Bringing Privacy into the Open

We don’t write about Internet privacy a great deal because it’s much more a matter of pure policy than one of technology. Privacy policy has more to do with consent, retention, protection, and dissemination than with how computers and networks actually work, so most of it is outside the scope of a technology blog such as this one. But there are some important technical issues involved in privacy that come to the surface when legislators and regulators consider how to tailor privacy policy to the various players in the Internet space. As we see in so many policy battles, groups of firms aligned by business models fight to protect their common interests from regulation while seeking to impose harsh restrictions on firms with different business models.

The first time I testified before Congress, back in 2009, the topic was privacy.  Advertisers and advertising networks are the obvious candidates for privacy regulation because their businesses get a boost from detailed knowledge of user preferences. At the most basic level, advertisers don’t want to waste money showing Lexus ads to poor people or showing ads for fancy women’s shoes to teenaged males. In principle, the better the targeting the more advertisers are willing to pay. A lead sheet is more valuable than a billboard.

At the Congressional hearing, advertisers pushed back on the Internet subcommittee’s desire to regulate their industry by claiming ISPs had access to more information than they did. While this was true in a superficial sense – all the packets going to Amazon, Google, and eBay pass through an ISP at some point – it’s also disingenuous because ISPs have a business model that depends on subscription fees rather than ad sales. So even if your ISP knows the details of every transaction you make on the Internet, the information doesn’t translate into revenue.

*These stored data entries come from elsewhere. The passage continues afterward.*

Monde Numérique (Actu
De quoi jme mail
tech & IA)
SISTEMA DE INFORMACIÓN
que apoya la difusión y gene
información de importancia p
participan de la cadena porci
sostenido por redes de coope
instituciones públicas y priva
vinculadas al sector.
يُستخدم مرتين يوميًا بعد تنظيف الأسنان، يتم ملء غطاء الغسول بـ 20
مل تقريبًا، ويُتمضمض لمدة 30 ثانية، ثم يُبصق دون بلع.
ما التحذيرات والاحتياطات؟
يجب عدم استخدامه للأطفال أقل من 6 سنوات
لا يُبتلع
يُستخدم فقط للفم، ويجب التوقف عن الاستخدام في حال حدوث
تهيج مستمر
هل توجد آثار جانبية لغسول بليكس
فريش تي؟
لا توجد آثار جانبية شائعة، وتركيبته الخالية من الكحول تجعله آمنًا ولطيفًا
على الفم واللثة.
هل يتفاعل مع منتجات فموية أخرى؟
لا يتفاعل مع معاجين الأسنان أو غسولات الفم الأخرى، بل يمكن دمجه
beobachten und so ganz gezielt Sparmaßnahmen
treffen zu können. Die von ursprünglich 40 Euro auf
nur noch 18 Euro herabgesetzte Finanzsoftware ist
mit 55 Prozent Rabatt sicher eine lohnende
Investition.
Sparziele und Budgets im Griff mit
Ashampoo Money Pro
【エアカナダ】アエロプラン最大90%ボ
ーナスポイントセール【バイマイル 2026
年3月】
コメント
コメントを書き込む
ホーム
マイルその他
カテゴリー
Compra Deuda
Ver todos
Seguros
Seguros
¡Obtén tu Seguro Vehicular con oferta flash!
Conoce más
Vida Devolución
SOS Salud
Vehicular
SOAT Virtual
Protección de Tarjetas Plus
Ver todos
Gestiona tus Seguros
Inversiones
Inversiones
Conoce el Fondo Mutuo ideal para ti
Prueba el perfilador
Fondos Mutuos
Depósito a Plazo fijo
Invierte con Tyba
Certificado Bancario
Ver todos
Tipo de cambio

Or at least it didn’t until recently. ISPs have discovered that they can reduce the prices they need to charge users if they can sell some information to ad networks. This allows the ISPs to connect the data they’re in a position to harvest with a means of using it to pitch products to consumers, something the ISPs can’t do on their own since they can’t alter the information that goes to your web browser. Google taught this lesson to the ISPs by offering extremely low cost, very high speed Internet service so that they can harvest more information to use in their advertising auctions. AT&T notably followed by matching Google’s price – $70 for a gigabit pipe – on the condition that they can harvest personal information and sell it to advertisers. The same service is available with privacy for $100 a month. Most people choose the $70 plan, of course.

Differential privacy regulation got a boost when the FCC reclassified Internet access under Title II of the Communications Act because that move split privacy between the FCC and the Federal Trade Commission according to Internet business models. The FCC controls privacy for Title II businesses and the FTC has the ball for advertisers and web sites. Consequently, the advertisers are now pressing the FCC to impose severe restrictions on ISP use of personal information while arguing before the FTC that industry self-regulation is the way to go.

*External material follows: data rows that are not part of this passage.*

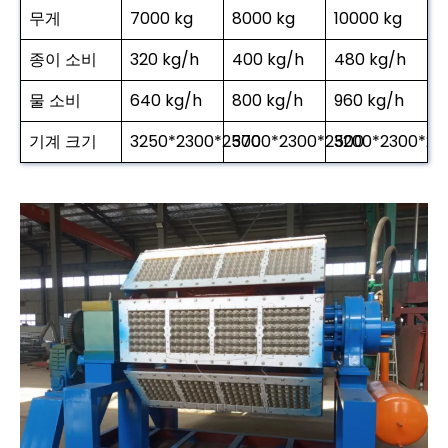
무게
7000 kg
8000 kg
10000 kg
종이 소비
320 kg/h
400 kg/h
480 kg/h
물 소비
640 kg/h
800 kg/h
960 kg/h
기계 크기
3250*2300*2500
3700*2300*2500
3200*2300*25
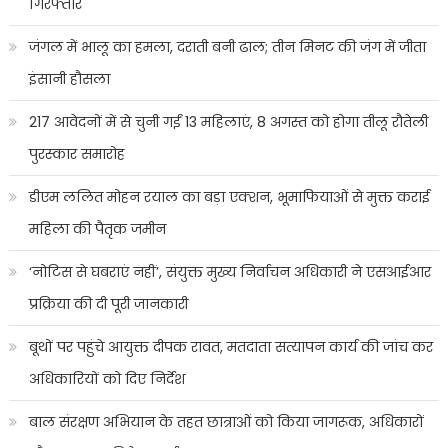
गिरफ्तार
जंगल में भालू का हमला, दराती बनी ढाल; तीन मिनट की जंग में जीता
इंसानी हौसला
217 आवेदनों में से चुनी गईं 13 महिलाएं, 8 अगस्त को होगा तीलू रौतेली
पुरस्कार समारोह
डीएम ललित मोहन रयाल का बड़ा एक्शन, भूमाफियाओं से मुक्त कराई
महिला की पैतृक जमीन
‘नोटिस से घबराएं नहीं’, संयुक्त मुख्य निर्वाचन अधिकारी ने एसआईआर
प्रक्रिया की दी पूरी जानकारी
बूथों पर पहुंचे आयुक्त दीपक रावत, मतदाता सत्यापन कार्य की जांच कर
अधिकारियों को दिए निर्देश
बाल संरक्षण अभियान के तहत छात्राओं को किया जागरूक, अधिकारों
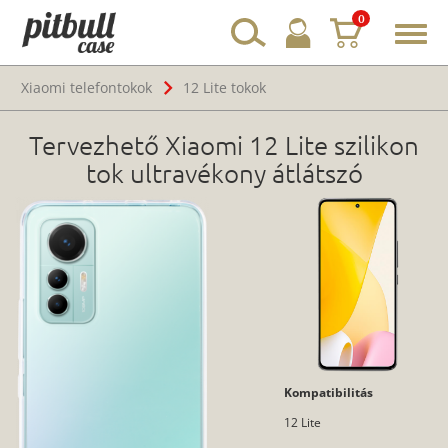
0
Toggl
navig
Xiaomi telefontokok
12 Lite tokok
Tervezhető Xiaomi 12 Lite szilikon
tok ultravékony átlátszó
Kompatibilitás
12 Lite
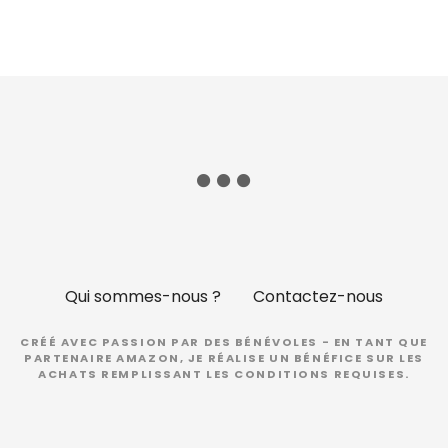
e
s
Qui sommes-nous ?
Contactez-nous
CRÉÉ AVEC PASSION PAR DES BÉNÉVOLES - EN TANT QUE
PARTENAIRE AMAZON, JE RÉALISE UN BÉNÉFICE SUR LES
ACHATS REMPLISSANT LES CONDITIONS REQUISES.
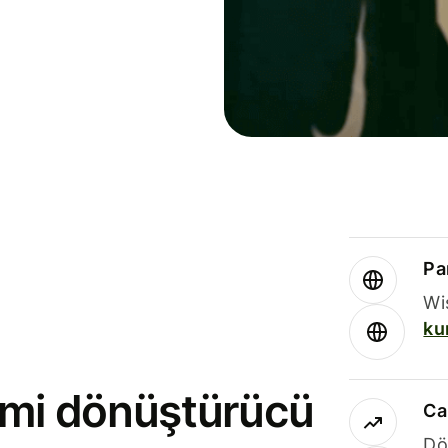
Par
Wi
ku
rimi dönüştürücü
Ca
Dö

This double standard approach came to a head last week when a collection of self-styled privacy advocates presented a letter to the FCC arguing that ISPs are uniquely positioned to spy on consumers and hence must be harshly controlled:

Providers of broadband Internet access service, including fixed and mobile telephone, cable, and satellite television providers, have a unique role in the online ecosystem. Their position as Internet gatekeepers gives them a comprehensive view of consumer behavior and until now privacy protections for consumers using those services have been unclear. Nor is there any way for consumers to avoid data collection by the entities that provide Internet access service.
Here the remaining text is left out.